This is What Joe Maddon Was Hired For

He’s known as somewhat of a mad scientist, tinkering with his lineups and challenging conventional baseball wisdom at every turn. When Joe Maddon overuses his closer in the playoffs or keeps a failing hitter at the top of his lineup for a decent chunk of the season, he always has an argument to defend his decisions at what’s best for the team.

And he’s usually right.

The idea of thinking differently wasn’t popular among baseball lifers for a very long time. Maddon is somewhat of a pioneer in that he’s not just going to take old wisdom as gospel and apply it to his team. Most, if not all of the teams in the MLB now have at least a sprinkle of this attitude in their organization and the managers who won’t give new ideas the time of day are being filtered out.

But Maddon has another skill that is perhaps more valuable than figuring out who should lead off every game, and that’s the ability to connect. He can not only keep his finger on the pulse of the clubhouse, but also change the rhythm of that pulse when he needs to.

I believe it was Dan Bernstein on 670 The Score who made me realize sometime this week said that these difficult times are what Joe Maddon was hired for (apologies if I’m crediting the wrong source, I tend to lose brain cells while sitting in traffic on southbound 294 at 5:05 PM). Maddon is a players’ manager and is always thinking about the mental and physical health of his guys.

But this isn’t as simple as bringing in a petting zoo or having pajama day on a flight back home from a long road trip. This is the most adversity that almost every player on this roster has faced in their Major League career, save for a few veterans who’ve been around the block a few times.

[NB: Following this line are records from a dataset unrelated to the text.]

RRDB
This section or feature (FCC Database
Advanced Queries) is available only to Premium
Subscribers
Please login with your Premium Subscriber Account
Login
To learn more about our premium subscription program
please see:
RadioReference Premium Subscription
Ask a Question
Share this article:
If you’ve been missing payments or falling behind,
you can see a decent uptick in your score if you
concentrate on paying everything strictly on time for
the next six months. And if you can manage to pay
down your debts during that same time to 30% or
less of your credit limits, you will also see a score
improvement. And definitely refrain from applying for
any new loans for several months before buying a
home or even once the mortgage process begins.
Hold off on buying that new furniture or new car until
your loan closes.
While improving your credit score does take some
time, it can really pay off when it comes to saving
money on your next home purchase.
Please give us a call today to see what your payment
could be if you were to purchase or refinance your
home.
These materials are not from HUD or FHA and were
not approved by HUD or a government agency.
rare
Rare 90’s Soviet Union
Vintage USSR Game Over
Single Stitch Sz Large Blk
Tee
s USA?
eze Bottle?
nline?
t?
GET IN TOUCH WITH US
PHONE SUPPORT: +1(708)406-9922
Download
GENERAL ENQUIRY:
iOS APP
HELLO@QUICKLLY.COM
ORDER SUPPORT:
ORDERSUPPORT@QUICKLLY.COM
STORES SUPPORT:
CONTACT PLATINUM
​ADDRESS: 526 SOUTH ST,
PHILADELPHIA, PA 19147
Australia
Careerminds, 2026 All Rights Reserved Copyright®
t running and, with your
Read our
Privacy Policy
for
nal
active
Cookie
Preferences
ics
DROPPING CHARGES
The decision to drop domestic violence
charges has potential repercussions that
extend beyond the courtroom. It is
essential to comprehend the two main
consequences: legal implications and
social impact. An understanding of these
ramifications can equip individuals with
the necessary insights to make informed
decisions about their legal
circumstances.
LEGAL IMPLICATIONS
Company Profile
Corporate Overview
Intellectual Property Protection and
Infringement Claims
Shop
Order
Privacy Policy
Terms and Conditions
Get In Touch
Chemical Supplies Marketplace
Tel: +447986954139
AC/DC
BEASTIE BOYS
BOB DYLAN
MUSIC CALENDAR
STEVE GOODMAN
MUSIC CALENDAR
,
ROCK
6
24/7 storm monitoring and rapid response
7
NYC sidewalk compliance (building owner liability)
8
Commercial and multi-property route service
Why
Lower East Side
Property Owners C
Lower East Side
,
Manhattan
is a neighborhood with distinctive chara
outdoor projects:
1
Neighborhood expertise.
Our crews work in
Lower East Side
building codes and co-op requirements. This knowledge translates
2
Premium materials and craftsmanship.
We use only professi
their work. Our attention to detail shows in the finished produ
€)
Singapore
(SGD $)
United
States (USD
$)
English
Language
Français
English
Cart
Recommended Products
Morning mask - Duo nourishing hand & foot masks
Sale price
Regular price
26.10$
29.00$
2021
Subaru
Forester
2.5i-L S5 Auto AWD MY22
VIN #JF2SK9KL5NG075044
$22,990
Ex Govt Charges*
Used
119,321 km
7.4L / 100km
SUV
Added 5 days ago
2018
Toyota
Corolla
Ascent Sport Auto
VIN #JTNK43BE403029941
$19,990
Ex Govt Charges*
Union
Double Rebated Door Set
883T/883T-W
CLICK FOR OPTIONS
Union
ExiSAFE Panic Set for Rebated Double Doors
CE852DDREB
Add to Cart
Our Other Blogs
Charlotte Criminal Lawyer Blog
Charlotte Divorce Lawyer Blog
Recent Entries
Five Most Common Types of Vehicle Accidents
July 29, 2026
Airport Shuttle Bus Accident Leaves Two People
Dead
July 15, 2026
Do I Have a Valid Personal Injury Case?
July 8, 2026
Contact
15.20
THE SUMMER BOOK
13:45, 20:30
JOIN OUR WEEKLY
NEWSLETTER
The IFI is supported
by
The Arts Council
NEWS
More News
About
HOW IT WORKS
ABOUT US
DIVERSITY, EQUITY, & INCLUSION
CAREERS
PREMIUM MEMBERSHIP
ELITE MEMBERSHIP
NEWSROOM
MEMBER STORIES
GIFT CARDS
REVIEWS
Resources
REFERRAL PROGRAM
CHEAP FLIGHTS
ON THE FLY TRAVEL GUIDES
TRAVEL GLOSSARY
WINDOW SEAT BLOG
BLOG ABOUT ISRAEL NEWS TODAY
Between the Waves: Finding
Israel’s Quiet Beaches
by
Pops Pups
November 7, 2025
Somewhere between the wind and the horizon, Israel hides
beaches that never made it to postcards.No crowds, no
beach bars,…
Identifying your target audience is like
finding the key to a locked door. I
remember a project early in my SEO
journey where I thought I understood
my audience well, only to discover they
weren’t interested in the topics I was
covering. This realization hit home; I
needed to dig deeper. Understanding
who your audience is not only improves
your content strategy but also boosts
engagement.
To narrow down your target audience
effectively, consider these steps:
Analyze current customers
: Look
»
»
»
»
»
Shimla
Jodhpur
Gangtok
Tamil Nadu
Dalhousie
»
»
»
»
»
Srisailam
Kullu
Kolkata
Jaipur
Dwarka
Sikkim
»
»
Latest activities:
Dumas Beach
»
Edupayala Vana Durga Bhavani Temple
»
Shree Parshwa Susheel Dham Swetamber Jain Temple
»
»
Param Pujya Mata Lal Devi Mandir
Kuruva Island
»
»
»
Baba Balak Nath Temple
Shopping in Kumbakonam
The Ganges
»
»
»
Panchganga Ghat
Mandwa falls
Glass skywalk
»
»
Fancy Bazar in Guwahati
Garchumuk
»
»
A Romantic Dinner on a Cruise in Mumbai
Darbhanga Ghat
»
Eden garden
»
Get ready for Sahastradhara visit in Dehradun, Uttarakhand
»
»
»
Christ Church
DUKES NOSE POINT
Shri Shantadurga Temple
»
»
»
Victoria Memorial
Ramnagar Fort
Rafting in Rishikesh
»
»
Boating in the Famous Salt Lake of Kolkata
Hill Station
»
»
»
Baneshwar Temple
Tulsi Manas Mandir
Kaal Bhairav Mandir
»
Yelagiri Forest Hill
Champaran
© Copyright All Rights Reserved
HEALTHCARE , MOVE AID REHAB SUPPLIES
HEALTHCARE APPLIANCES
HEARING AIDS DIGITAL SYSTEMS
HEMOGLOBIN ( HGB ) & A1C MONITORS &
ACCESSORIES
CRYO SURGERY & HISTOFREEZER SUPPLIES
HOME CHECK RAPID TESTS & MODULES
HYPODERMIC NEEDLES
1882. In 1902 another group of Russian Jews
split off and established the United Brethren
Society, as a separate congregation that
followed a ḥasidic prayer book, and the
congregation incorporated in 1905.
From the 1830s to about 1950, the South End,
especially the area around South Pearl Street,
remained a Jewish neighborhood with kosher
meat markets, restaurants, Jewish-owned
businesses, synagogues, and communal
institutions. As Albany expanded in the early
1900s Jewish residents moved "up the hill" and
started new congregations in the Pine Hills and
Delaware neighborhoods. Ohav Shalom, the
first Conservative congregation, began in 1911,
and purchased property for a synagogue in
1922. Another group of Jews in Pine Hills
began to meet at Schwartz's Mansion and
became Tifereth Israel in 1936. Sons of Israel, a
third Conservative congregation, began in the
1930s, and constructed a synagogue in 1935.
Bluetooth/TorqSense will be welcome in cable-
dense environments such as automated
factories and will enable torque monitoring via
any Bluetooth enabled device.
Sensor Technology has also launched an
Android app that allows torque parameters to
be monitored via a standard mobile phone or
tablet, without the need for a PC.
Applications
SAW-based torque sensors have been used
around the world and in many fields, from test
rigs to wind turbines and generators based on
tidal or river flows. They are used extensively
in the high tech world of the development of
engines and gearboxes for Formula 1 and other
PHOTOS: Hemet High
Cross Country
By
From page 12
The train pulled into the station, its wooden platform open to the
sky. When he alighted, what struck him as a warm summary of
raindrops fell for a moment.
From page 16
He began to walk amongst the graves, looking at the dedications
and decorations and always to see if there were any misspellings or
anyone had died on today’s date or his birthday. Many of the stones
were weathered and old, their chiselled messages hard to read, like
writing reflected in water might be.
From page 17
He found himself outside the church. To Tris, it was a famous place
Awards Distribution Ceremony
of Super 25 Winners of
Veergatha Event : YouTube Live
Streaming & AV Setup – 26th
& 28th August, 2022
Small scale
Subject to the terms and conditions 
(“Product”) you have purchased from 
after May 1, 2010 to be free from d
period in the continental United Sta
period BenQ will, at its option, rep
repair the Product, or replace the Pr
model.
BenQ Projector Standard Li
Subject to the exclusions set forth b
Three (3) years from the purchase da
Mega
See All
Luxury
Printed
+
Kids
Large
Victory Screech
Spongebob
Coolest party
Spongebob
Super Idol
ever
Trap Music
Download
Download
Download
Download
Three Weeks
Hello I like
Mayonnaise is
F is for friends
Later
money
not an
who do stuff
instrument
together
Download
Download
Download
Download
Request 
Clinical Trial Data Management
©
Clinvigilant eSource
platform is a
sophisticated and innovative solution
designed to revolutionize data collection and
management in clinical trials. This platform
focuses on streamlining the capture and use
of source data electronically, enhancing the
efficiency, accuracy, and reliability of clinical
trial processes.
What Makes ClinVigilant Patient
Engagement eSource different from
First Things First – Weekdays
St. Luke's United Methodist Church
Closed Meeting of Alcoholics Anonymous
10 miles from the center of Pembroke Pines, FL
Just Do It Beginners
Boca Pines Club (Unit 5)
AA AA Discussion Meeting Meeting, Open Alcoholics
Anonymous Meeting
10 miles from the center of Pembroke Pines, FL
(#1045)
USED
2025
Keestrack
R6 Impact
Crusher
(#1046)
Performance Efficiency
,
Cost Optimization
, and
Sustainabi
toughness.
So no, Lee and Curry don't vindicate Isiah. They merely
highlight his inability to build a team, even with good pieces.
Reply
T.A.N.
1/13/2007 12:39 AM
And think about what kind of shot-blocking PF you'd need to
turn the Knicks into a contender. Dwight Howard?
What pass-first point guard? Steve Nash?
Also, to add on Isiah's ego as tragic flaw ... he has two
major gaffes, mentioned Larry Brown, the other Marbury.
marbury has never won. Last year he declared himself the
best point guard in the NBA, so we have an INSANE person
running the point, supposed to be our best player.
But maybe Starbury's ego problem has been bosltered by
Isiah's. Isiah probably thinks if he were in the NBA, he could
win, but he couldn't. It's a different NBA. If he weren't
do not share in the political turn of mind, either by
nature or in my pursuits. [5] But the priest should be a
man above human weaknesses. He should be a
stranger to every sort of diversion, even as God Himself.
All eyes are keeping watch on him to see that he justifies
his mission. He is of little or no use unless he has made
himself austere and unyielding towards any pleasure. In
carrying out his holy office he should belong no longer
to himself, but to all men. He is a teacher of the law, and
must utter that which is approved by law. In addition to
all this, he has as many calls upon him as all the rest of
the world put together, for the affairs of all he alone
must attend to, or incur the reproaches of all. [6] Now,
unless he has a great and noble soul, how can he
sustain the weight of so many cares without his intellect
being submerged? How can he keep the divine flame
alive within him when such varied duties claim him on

Maddon will have to leverage those veterans that have been through some difficult stretches such as Anthony Rizzo, Jon Lester, Jason Heyward and Wade Davis. But other leaders who have experience with adversity such as Jake Arrieta and Ben Zobrist are going to be too busy trying to dig out of their own graves to contribute much to the overall clubhouse atmosphere.

That’s not to say the Cubs need a ra-ra speech from Heyward or a strip tease from Rizzo. Stability in this scenario will do just fine. Making sure the highs aren’t too high and the lows aren’t too low, that sort of garbage. But ultimately it falls on Maddon to keep everything together.

As the second half starts, Maddon needs to be that manager that was hired not to experiment with his toys but to keep the team together. It’s something he excels at. On the surface, we should see improvements to stat lines and more checks in the win column.

All Maddon has to do is figure out how to get his players to realize those improvements.